A recent search on Indeed.com shows an open request for data scientists at approximately 3,600 job postings. But being a data scientist doesn't mean needing to be an Ops engineer. There is a difference:
- Data Scientist - as widely defined, is an individual with the primary role of sourcing data to be used in algorithmic and statistical analysis to identify trends, insights and other relevant information
- Ops Engineer - aka Application Operations Engineer, is pragmatically the technical staff charged with the optimization, maintenance, monitoring and governance of in-production business systems.
Yet both roles are being done by the same person these days since the shortage of skills is debilitating.
As a data scientist, you are feeling overwhelmed! I get it because I’ve been there too as an adjunct faculty member at an east coast University. Not only do I write the syllabus and lesson plans for my software engineer course but I also select and set up the tool for the student labs and exercises. It’s great the first time because I learn so much but every semester after that makes these operational tasks a chore which I should be able to hand to my teaching assistant. To do that, I need to prepare.
I almost forgot - my software engineering course is titled CSC-649-Secure Software. The students learn the tricks of the trade to write better software than ever before. Then we use machine learning to find patterns of poorly written code in publicly available software.
So, without further ado, here are my thoughts about selecting a tool for my software engineering course.
Use A Proven Platform
Enter Kubeflow, an open-source machine learning (ML) platform that’s great for organizing and powering your projects using a comprehensive and flexible library of tools. It comes with a lot of public material to learn from and has extensive open source community support.
As important as selecting the machine learning platform is selecting the hardware platform. I suggest not running a junior or senior-level course on minikube. Remember, these students are preparing to join a highly competitive workforce. Providing real-world compute power should be a highly regarded priority. In other words, consider what a hiring manager will likely ask about their AI course work? Examples could include, “Please tell me the systems you’ve worked on?” or “How large were the data sets ingested, and what about performance did you learn?” I find it unlikely they would learn much running limited ML pipelines on even a high-end MacBook. Access to public cloud providers such as Google, AWS, and Azure is within a phone call to your campus CIO for preferential pricing. Also, each provider offers grants for precisely this reason:
Work Within The UI, First
To start, definitely leverage those Kubeflow Pipeline templates so you can stay on top of the processes without getting bogged down. Since the ML Pipeline can also set default parameters for you, it’s a decent way to prepare without working entirely from scratch on something new.
I’ve always been diligent at preparing my labs a couple of weeks ahead of when I teach them. My teaching assistants aren’t always so good at testing my steps beforehand, however. With Kubeflow’s UI, there is far less chance my TA’s will get into trouble when they finally get around to testing my lab work.
Bake In High Availability
In an educational lab environment, high availability and scaling are used synonymously (sometimes). Availability is making sure the students can get to their machine learning environment in the first place. Scale is making sure there is enough compute and performance provided to the students to run their models.
Maybe I will get the chance to write a longer blog on this upcoming recommendation but for today and at your acceptance - I’m going to impart learned advice on high availability and scaling. Here it goes - when you set up your lab compute environment for Kubeflow, take the time and effort to deploy it as multi-node and multi-tenancy. Here is a quick guide to multi-tenancy - https://www.kubeflow.org/docs/components/multi-tenancy/overview/.
Start With Scale In Mind
As educators, we always want our students to overachieve. And if all goes as hoped then students would tax their labs. Student data sets that are too large to run on a single node need an efficient way to balance the workload. The beauty of Kubernetes running in the background is its native ability to do just that when you’ve already set up your cluster as multi-node. If you want to start small, my recommendation is a master node then two worker nodes. This will go a long way to not running out of computing resources when your students start throwing large data sets into training.

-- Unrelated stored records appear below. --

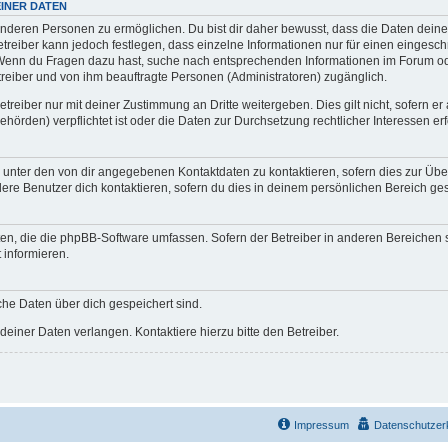
INER DATEN
nderen Personen zu ermöglichen. Du bist dir daher bewusst, dass die Daten deines P
etreiber kann jedoch festlegen, dass einzelne Informationen nur für einen eingeschr
. Wenn du Fragen dazu hast, suche nach entsprechenden Informationen im Forum od
etreiber und von ihm beauftragte Personen (Administratoren) zugänglich.
reiber nur mit deiner Zustimmung an Dritte weitergeben. Dies gilt nicht, sofern e
hörden) verpflichtet ist oder die Daten zur Durchsetzung rechtlicher Interessen erf
h unter den von dir angegebenen Kontaktdaten zu kontaktieren, sofern dies zur Übe
dere Benutzer dich kontaktieren, sofern du dies in deinem persönlichen Bereich gest
iten, die die phpBB-Software umfassen. Sofern der Betreiber in anderen Bereiche
 informieren.
lche Daten über dich gespeichert sind.
einer Daten verlangen. Kontaktiere hierzu bitte den Betreiber.
Impressum
Datenschutzer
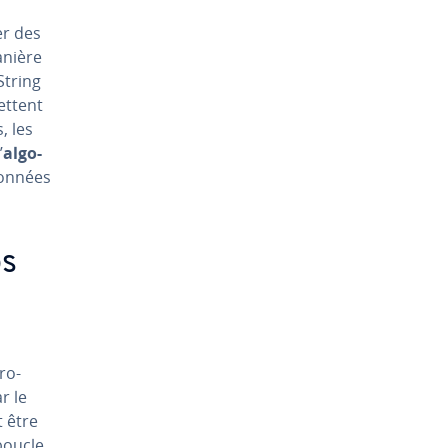
er des
anière
String
et­tent
, les
’
al­go­
données
ps
ro­
r le
t être
boucle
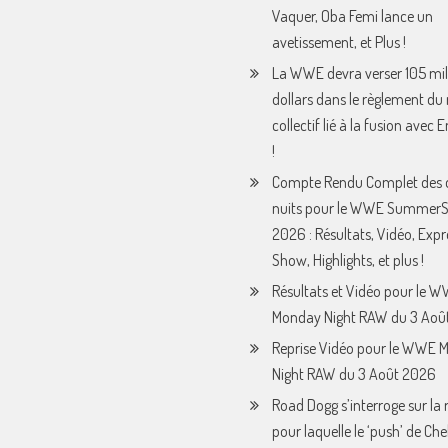
Vaquer, Oba Femi lance un
avetissement, et Plus !
La WWE devra verser 105 mil
dollars dans le règlement du
collectif lié à la fusion avec
!
Compte Rendu Complet des 
nuits pour le WWE Summer
2026 : Résultats, Vidéo, Expr
Show, Highlights, et plus !
Résultats et Vidéo pour le 
Monday Night RAW du 3 Août
Reprise Vidéo pour le WWE 
Night RAW du 3 Août 2026
Road Dogg s’interroge sur la 
pour laquelle le ‘push’ de Che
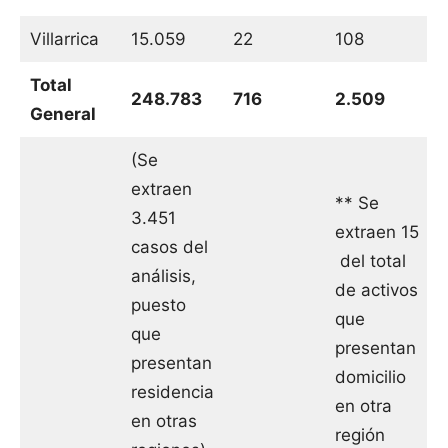
Villarrica
15.059
22
108
Total
248.783
716
2.509
General
(Se
extraen
** Se
3.451
extraen 15
casos del
del total
análisis,
de activos
puesto
que
que
presentan
presentan
domicilio
residencia
en otra
en otras
región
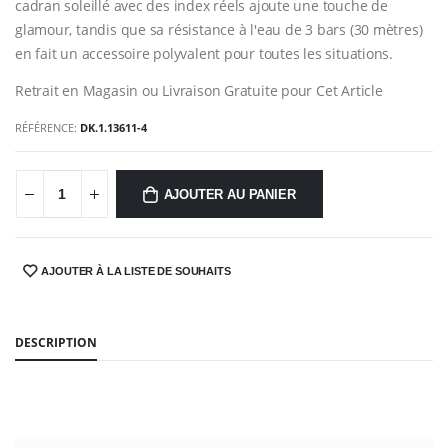
cadran soleillé avec des index réels ajoute une touche de
glamour, tandis que sa résistance à l'eau de 3 bars (30 mètres)
en fait un accessoire polyvalent pour toutes les situations.
Retrait en Magasin ou Livraison Gratuite pour Cet Article
RÉFÉRENCE:
DK.1.13611-4
AJOUTER AU PANIER
AJOUTER À LA LISTE DE SOUHAITS
SHARE:
DESCRIPTION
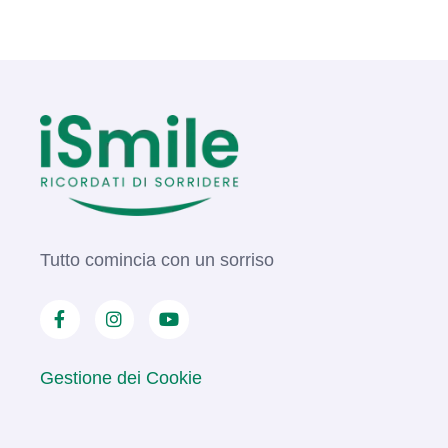
Tutto comincia con un sorriso
Gestione dei Cookie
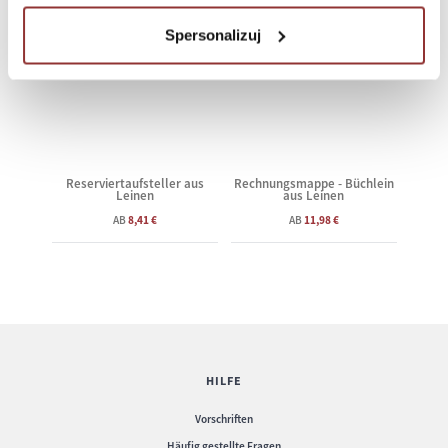
Spersonalizuj
Reserviertaufsteller aus
Rechnungsmappe - Büchlein
Leinen
aus Leinen
AB
8,41 €
AB
11,98 €
HILFE
Vorschriften
Häufig gestellte Fragen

Don’t forget that Kubeflow offers a lot of resources that help with automating more of the training and deploying process. Use your Kubeflow Pipelines UI to take advantage of these features with helpful tips. What I learned from my first lab was that I over-engineered for the worst-case scenario. My public cloud bill wasn’t astronomically high, and I was lucky at that.
Embrace MLOps To Let Your Students Compete In The New Workforce
Whether you are a Chair, faculty or staff involved with the AI curriculum it is critically important we continue to drive the highest value for our students. This means delivering your best material and tutelage as a data science expert. My tips above can help relieve that pounding concern of “Yet again” for every semester’s lab setup. Using Agile Stacks, you can still be a data scientist but let automation run your backend operations. Last year, John Mathon, our CEO, wrote a blog A case for machine-learning infrastructure automation to keep Higher Ed competitive because it is important to give our next generation data scientists the tooling and support they need to compete globally as the next data science workforce.